The federal budget deficit will balloon from $1.6 trillion this fiscal year to $2.6 trillion in fiscal year 2034, according to the latest Congressional Budget Office outlook released Wednesday.
A major reason for the widening gap between revenue and spending: a spike in net interest payments on the federal debt due to higher interest rates. Net interest costs are initially similar to discretionary spending for both defense and nondefense activities, but by 2034, the costs are roughly 1.5 times larger than each, the CBO said.
Also contributing to the rise in deficits are the aging population and the growth in federal health care costs, which will necessitate greater spending on Social Security and Medicare.
Looking at the deficit as a share of the economy, the gaps over the next decade are about 50% larger than their historical average over the past five decades, the CBO noted.
The nation’s debt held by the public is expected to rise to a record 116% of the economy by 2034.
CBO’s deficit projection will likely add pressure to congressional lawmakers who have yet to agree on funding for federal agencies for fiscal year 2024. House GOP lawmakers are pushing to cut spending to narrow the deficit, but divisions on Capitol Hill have forced Congress to pass three short-term funding bills to avoid government shutdowns. The latest deal keeps federal agencies funded into early March.
The nation’s fiscal future also depends heavily on how Congress addresses the individual income tax provisions of the 2017 Tax Cuts and Jobs Act that expire at the end of 2025. The CBO’s projections assume the tax breaks will expire, which would bring in more revenue to the federal government, but lawmakers are expected to extend at least some of them.

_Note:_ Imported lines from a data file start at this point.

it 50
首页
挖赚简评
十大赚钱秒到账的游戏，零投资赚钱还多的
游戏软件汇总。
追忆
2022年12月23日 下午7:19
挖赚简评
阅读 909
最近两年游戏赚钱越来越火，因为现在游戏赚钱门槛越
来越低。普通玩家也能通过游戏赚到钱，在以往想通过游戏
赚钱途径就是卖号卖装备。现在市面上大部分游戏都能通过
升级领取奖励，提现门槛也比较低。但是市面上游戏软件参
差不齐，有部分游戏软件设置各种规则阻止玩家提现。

Two bright notes in the report: The projected cumulative deficit over the 2024 to 2033 period is now 7%, or $1.4 trillion, smaller than the CBO projected last year because of estimated reductions in discretionary spending due to the debt ceiling deal Congress approved last year and the short-term funding bills. Also, the agency is expecting that economic growth will be stronger over the next decade, partly because more people will be working.

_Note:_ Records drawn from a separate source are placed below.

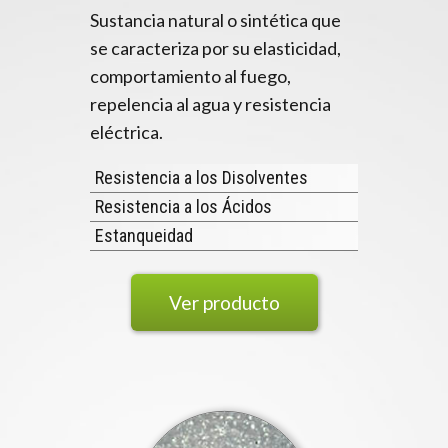
Sustancia natural o sintética que
se caracteriza por su elasticidad,
comportamiento al fuego,
repelencia al agua y resistencia
eléctrica.
Resistencia a los Disolventes
Resistencia a los Ácidos
Estanqueidad
Ver producto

Budget experts called on Congress to take action to address the nation’s worsening fiscal situation.
“It’s hardly a surprise that we’re in this predicament,” Maya MacGuineas, president of the Committee for a Responsible Federal Budget, a watchdog group, said in a statement. “For years, policymakers have relentlessly added to the national credit card – sometimes with good justification, like during COVID, but other times to avoid the hard choices necessary to offset desired spending increases and tax cuts. And all the while, they’ve ignored the rapid automatic growth of our major health and retirement programs.”

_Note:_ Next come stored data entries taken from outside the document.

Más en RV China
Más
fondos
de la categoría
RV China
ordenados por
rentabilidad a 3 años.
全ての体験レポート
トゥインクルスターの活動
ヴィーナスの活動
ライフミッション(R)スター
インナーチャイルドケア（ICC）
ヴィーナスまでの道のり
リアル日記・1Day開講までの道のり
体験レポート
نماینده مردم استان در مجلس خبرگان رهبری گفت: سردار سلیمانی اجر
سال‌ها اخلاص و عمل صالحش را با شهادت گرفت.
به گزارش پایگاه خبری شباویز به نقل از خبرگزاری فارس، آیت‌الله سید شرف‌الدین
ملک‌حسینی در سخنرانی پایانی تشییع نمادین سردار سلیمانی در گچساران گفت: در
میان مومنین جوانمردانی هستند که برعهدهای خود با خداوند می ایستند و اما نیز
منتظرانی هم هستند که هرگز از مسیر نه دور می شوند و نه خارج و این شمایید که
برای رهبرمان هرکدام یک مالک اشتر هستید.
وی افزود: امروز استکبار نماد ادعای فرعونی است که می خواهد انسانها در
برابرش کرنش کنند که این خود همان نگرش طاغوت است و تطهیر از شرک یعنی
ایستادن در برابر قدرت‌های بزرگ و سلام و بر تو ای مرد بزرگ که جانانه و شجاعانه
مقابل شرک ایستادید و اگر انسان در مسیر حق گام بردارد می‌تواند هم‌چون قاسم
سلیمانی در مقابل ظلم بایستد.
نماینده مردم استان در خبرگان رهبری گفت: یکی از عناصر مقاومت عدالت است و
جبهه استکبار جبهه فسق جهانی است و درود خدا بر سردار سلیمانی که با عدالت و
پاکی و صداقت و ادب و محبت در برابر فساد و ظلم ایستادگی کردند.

The nation’s debt will reach a new record as a share of the economy in four years, she noted.
House Republicans have started the process of setting up a bipartisan fiscal commission, which House Speaker Mike Johnson has pushed.
The effort “provides lawmakers a valuable opportunity to begin a process to develop the comprehensive spending and revenue solutions that are essential for our fiscal and economic future,” Michael Peterson, CEO of the Peter G. Peterson Foundation, said in a statement.
But many Democrats and advocates are wary of the effort, saying that it could lead to cuts to Social Security and Medicare benefits.
This story has been updated with additional information.